Ce groupe en bronze est la dernière sculpture réalisée par l’artiste. D’abord conçue en 1941 comme un relief, Käthe Kollwitz raconte à son amie Beate Bonus-Jeep, dans une lettre datée de 1943, les développements du motif:
... J’ai encore entrepris quelque chose de nouveau. Cela se réfère aux anciennes représentations de la Sainte Anne trinitaire dans l’art ecclésiastique. D’un point de vue formel, qu’une personne soit assise sur les genoux d’une autre, elle-même sur les genoux d’une autre, m’intéresse depuis longtemps. Ce sera encore un relief, mais Sainte Anne, Marie et l’Enfant seront devenus quelque chose d’entièrement différent, c’est à dire des femmes d’aujourd’hui: une jeunes femme de soldat avec son bambin sur ses genoux, et elle-même sera assise sur les genoux de sa vieille mère.«
Käthe Kollwitz, in: Beate Bonus-Jeep, Sechzig Jahre Freundschaft mit Käthe Kollwitz
Dans les ébauches suivantes, l’enfant disparaît, seules restent la jeune femme et la vieillarde. Le projet de relief se transforme en sculpture complète. Dans une lettre ultérieure à son amie, elle déclare :
Il m’arrive un bonheur inattendu. Après une pause de plusieurs mois, je pense à nouveau être en mesure de faire quelque chose. Sujet: Toujours le même: des femmes de soldats, une vieille femme méditant, et une jeune.
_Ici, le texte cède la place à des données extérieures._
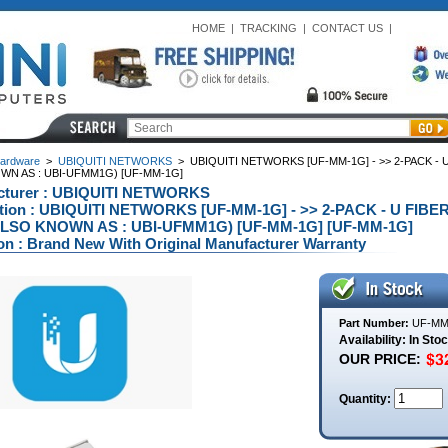
HOME
|
TRACKING
|
CONTACT US
|
ardware
>
UBIQUITI NETWORKS
>
UBIQUITI NETWORKS [UF-MM-1G] - >> 2-PACK - 
WN AS : UBI-UFMM1G) [UF-MM-1G]
cturer : UBIQUITI NETWORKS
ption : UBIQUITI NETWORKS [UF-MM-1G] - >> 2-PACK - U FIB
ALSO KNOWN AS : UBI-UFMM1G) [UF-MM-1G] [UF-MM-1G]
on : Brand New With Original Manufacturer Warranty
Part Number:
UF-MM
Availability: In Sto
OUR PRICE:
Quantity:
Elles sont assises ensemble, chacune est plongée dans ses pensées.«
Käthe Kollwitz, in: Beate Bonus-Jeep, Sechzig Jahre Freundschaft mit Käthe Kollwitz
Le groupe montre des traces claires du processus de travail. Ici, Käthe Kollwitz joue avec la structure de la surface et établit un contraste frappant entre les personnages. En contrepoint de la jeune femme aux contours relativement lisses, la vieille est travaillée de façon sensiblement plus grossière, les surfaces paraissent irrégulières. L’effet de matière du modèle original en argile est remarquablement préservé dans la forme de la cape de la vieille femme.
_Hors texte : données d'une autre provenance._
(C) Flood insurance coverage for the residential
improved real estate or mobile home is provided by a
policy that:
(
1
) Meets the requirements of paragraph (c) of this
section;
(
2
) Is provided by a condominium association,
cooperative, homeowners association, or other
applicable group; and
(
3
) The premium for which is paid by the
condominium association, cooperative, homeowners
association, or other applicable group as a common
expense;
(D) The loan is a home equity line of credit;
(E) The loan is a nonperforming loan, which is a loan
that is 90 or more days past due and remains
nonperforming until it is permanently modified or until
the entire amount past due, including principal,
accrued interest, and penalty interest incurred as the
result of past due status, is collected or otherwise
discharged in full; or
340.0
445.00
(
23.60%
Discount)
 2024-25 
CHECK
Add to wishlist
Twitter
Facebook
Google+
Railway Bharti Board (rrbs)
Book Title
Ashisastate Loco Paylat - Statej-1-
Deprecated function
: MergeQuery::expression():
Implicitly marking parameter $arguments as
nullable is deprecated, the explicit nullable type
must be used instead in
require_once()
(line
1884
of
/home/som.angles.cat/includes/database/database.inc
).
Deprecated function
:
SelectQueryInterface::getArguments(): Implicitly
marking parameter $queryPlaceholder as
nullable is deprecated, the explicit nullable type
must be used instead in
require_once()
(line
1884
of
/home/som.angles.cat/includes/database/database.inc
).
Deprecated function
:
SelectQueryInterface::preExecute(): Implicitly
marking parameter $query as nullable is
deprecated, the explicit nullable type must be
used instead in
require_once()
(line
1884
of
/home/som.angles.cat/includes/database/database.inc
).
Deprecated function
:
En 1943, fuyant Berlin et les frappes aériennes de plus en plus fréquentes, elle part pour Nordhausen et emporte avec elle la sculpture non achevée. »J’aime les derniers fruits de mon travail et je veux en voir la réalisation en bronze«, écrit-elle dans une lettre à une jeune collègue. Ce ne sera pas possible au beau milieu de la Seconde Guerre mondiale, et seules des bronzes posthumes seront édités.